If your “--exclude” options (you can specify this multiple times) skip too much, you can add “--include” options to re-include them.

The archive (“-a”) option is a shorthand for several others. It means to preserve permissions, owner and group, timestamps, and symlinks. The “-z” option enables compression. The “-R” option copies pathnames, not just the filenames. The option “-u” says don’t copy files if a newer version exists at the destination.

If you want destination to be an exact copy of source, you also want to delete any files on destination that weren’t present in source; add the --delete option for this.

To make a backup of /home to server.gcaw.org with rsync via ssh:

rsync -avre "ssh -p 2222" /home/ server.gcaw.org:/home
rsync -azv me@server.gcaw.org:documents documents
rsync -azv documents me@server.gcaw.org:documents

rsync -HavRuzc /var/www/html/ example.com:/var/www/html/
# or copy ~/public_html to/from me@example.com:public_html/

rsync -r ~/foo ~/bar # -r means recursive
rsync -a ~/foo ~/bar # -a means archive mode
rsync -az ~/foo remote:foo # copies foo into foo
rsync -az ~/foo/ remote:foo # copies foo's contents
rsync -azu ~/foo/ remote:foo #don't overwrite newer files

The meanings of some commonly used options are:

-v = verbose,
-c = use MD4 (not just size and last-mod time) to see if dest file different than src,
-a = archive mode = -rlptgoD = preserve almost everything,
-r = recursive, -R = preserve src path at dest, -z = compress when sending,
-b = backup dest file before over-writing/deleting,
-u = don’t over-write newer files,
-l = preserve symlinks, -H = preserve hard links, -p = preserve permissions,
-o = preserve owner, -g = preserve group, -t = preserve timestamps,
-D = preserve device files,
-S = preserve file “holes”,
--modify-window=X = timestamps match if diff by less than X seconds
(required with FAT, which only has 2 second time precision)
--delete = remove files from destination not present in source,
-z = compress data at sending end, and decompress at destination

Some other options include using checksums to validate the transfer, renaming existing files at destination (with a trailing “`”) rather than overwrite them, and a bandwidth limiting option so your backup doesn’t overwhelm a LAN.

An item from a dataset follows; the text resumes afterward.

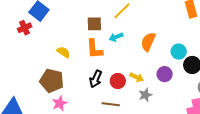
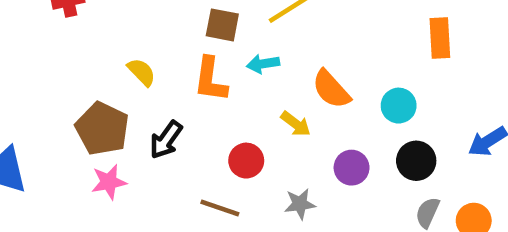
orange semicircle: (148, 42) -> (331, 89), turned -78
cyan circle: (179, 52) -> (399, 106), moved
yellow arrow: (137, 77) -> (296, 124), moved
black arrow: (96, 79) -> (166, 140), moved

Modern rsync has many options to control the attributes at the destination. You can use --chmod, xfer ACLs and EAs. You can create rsyncd.conf files, to control behavior (and use a special SSH key to run a specific command), and define new arguments via ~/.popt. But older rsync versions don’t have all those features. For example, old rsync had no options to set/change the permissions when coping new files from Windows; umask applies. (You can use special ssh tricks to work around this, to run a “find ... |xargs chmod...” command after each use of rsync.)

A good way to duplicate a website is to set a default ACL on each directory in your website. Then all uploaded files will have the umask over-ridden:

cd ~/public_html # or wherever your web site is.
find . -type d -exec xargs setfacl -m d:o:rX {} +

This ACL says to set a default ACL on all directories, to provide “others” read, plus execute if a directory. (New directories get default ACL too.) With this ACL, uploading a file will have 644 or 755 permissions, rather than 640 or 750.